Chances are, soon after you were diagnosed with diabetes someone told you about scary complications that might develop: heart and kidney problems, vision loss, even amputation. Amputation? What does that have to do with your blood sugar?
Most people with diabetes will never be faced with amputation, but it is far too common in patients with poor diabetes control. Here’s why amputation is sometimes necessary, and simple steps you can take now to help avoid it.
If blood sugar levels are too high for a long time, nerve damage and other body problems may develop, usually over a period of years. The nerve damage, called diabetic neuropathy, may leave your feet unable to feel pain, and that sets the stage for trouble as small cuts, blisters, or sores may go unnoticed.
How does a simple foot sore lead to amputation?
Stepping on a bit of sharp glass or getting a blister from new shoes is no big deal for most people. We clean it, slap on a plastic bandage, and soon it heals. But without the ability to sense pain, people with diabetic neuropathy could literally step on a tack and keep right on walking, oblivious.
All people with diabetes are more likely to get infections, and may have a reduced ability to heal wounds. If your feet are numb due to neuropathy, a neglected foot injury – however small – may easily become infected and keep getting worse without you knowing it. An open wound or ulcer may develop that goes all the way down to the bone. Tissue around it may die. The infection can spread, becoming painful and life threatening. If medical treatments fail to stop it, doctors have no choice but to remove the affected area – a toe, part or all of the foot, or even a leg.

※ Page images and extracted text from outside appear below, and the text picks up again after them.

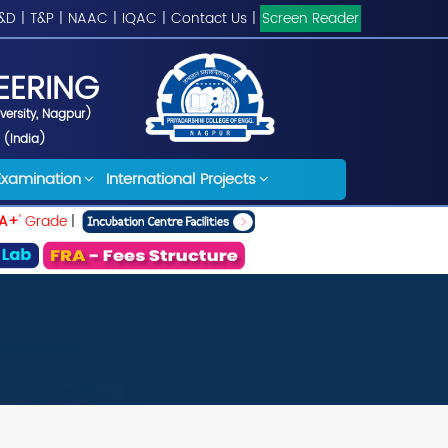
&D
|
T&P
|
NAAC
|
IQAC
|
Contact Us
|
Screen Reader
EERING
iversity, Nagpur)
 (India)
Examination
International Projects
A+
' Grade
|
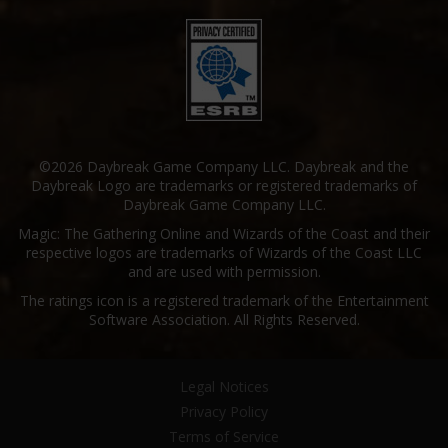
©2026 Daybreak Game Company LLC. Daybreak and the
Daybreak Logo are trademarks or registered trademarks of
Daybreak Game Company LLC.
Magic: The Gathering Online and Wizards of the Coast and their
respective logos are trademarks of Wizards of the Coast LLC
and are used with permission.
The ratings icon is a registered trademark of the Entertainment
Software Association. All Rights Reserved.
Legal Notices
Privacy Policy
Terms of Service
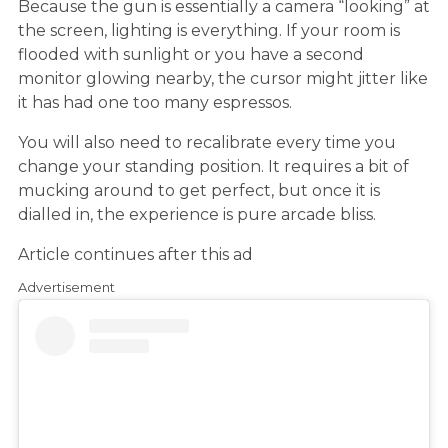
Because the gun is essentially a camera “looking” at
the screen, lighting is everything. If your room is
flooded with sunlight or you have a second
monitor glowing nearby, the cursor might jitter like
it has had one too many espressos.
You will also need to recalibrate every time you
change your standing position. It requires a bit of
mucking around to get perfect, but once it is
dialled in, the experience is pure arcade bliss.
Article continues after this ad
Advertisement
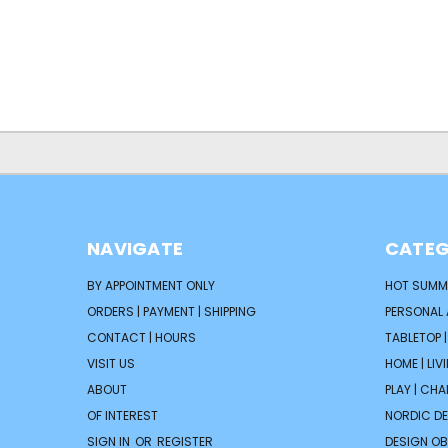
NAVIGATE
CATEG
BY APPOINTMENT ONLY
HOT SUMM
ORDERS | PAYMENT | SHIPPING
PERSONAL
CONTACT | HOURS
TABLETOP 
VISIT US
HOME | LIV
ABOUT
PLAY | CH
OF INTEREST
NORDIC D
SIGN IN
OR
REGISTER
DESIGN OB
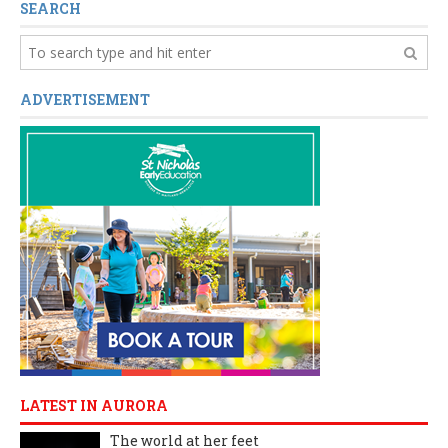
SEARCH
ADVERTISEMENT
LATEST IN AURORA
The world at her feet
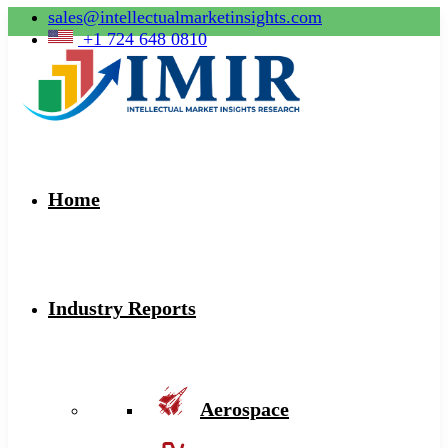
sales@intellectualmarketinsights.com
+1 724 648 0810
Home
Industry Reports
Aerospace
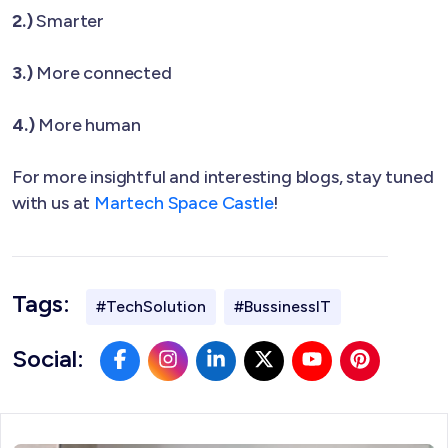
2.)
Smarter
3.)
More connected
4.)
More human
For more insightful and interesting blogs, stay tuned
with us at
Martech Space Castle
!
Tags:
#TechSolution
#BussinessIT
Social:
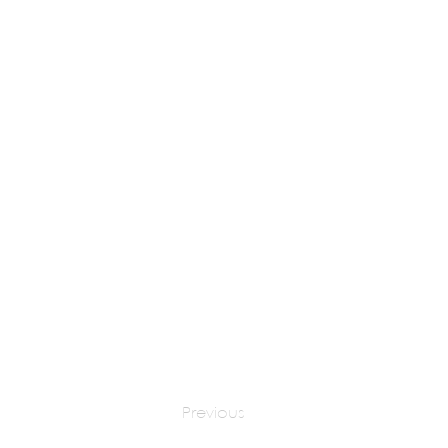
AR. FAINY THAKOR
apply at:
fai
Previous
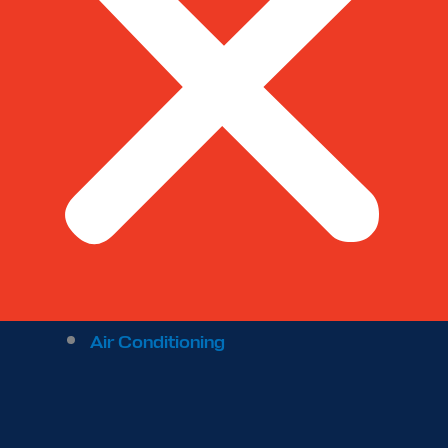
Air Conditioning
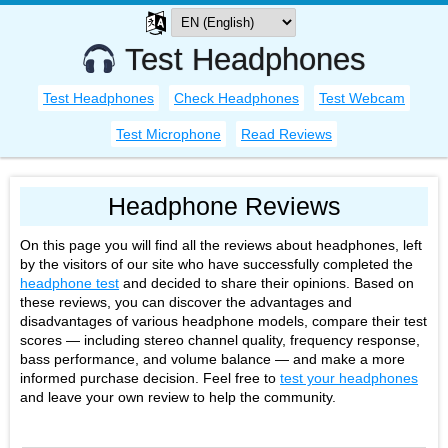
Test Headphones
Test Headphones
Check Headphones
Test Webcam
Test Microphone
Read Reviews
Headphone Reviews
On this page you will find all the reviews about headphones, left
by the visitors of our site who have successfully completed the
headphone test
and decided to share their opinions. Based on
these reviews, you can discover the advantages and
disadvantages of various headphone models, compare their test
scores — including stereo channel quality, frequency response,
bass performance, and volume balance — and make a more
informed purchase decision. Feel free to
test your headphones
and leave your own review to help the community.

Sooner or later, about two out of three people with diabetes will develop some degree of neuropathy. And about one in seven diabetics will develop a foot ulcer at some point, though most cases will not lead to amputation. Foot ulcers are the most common reason that someone with diabetes is hospitalized. Early treatment of all foot injuries is key to preventing serious problems.
The good news
There’s a lot you can do to help preserve foot health and cut your risk of foot ulcers and amputation. Start now to make these tips part of your routine.
• Check your feet every day for signs of neuropathy and sores. This article explains how. If it’s hard to see the bottoms of your feet, set a mirror on the floor.
• Aggressively control your blood sugar with diet, medicine, exercise and other measures. recommended by your doctor. Uncontrolled diabetes often leads to neuropathy and other complications.
• Get regular foot checkups at least once a year, and let your doctor know about any cuts, splits, or other foot issues right away.
• Quit smoking. It’s linked to diabetic foot problems and may hamper blood circulation.
In addition, these steps can help if you already have numbness in your feet:
• Wear well-fitting, comfortable shoes. Watch for signs of friction or pressure that could cause blisters or other problems.
• Don’t walk barefoot.
• Be extra careful to avoid injuring surrounding skin when cutting your toenails. Consider having a foot doctor do it. Leave corn or callus removal to the doctor too.
No one wants to find themself facing amputation. Estimates suggest that about half of all diabetic foot amputations could be prevented with proper foot care. By acting now, you can tip the odds in your favor of having healthy feet for a lifetime.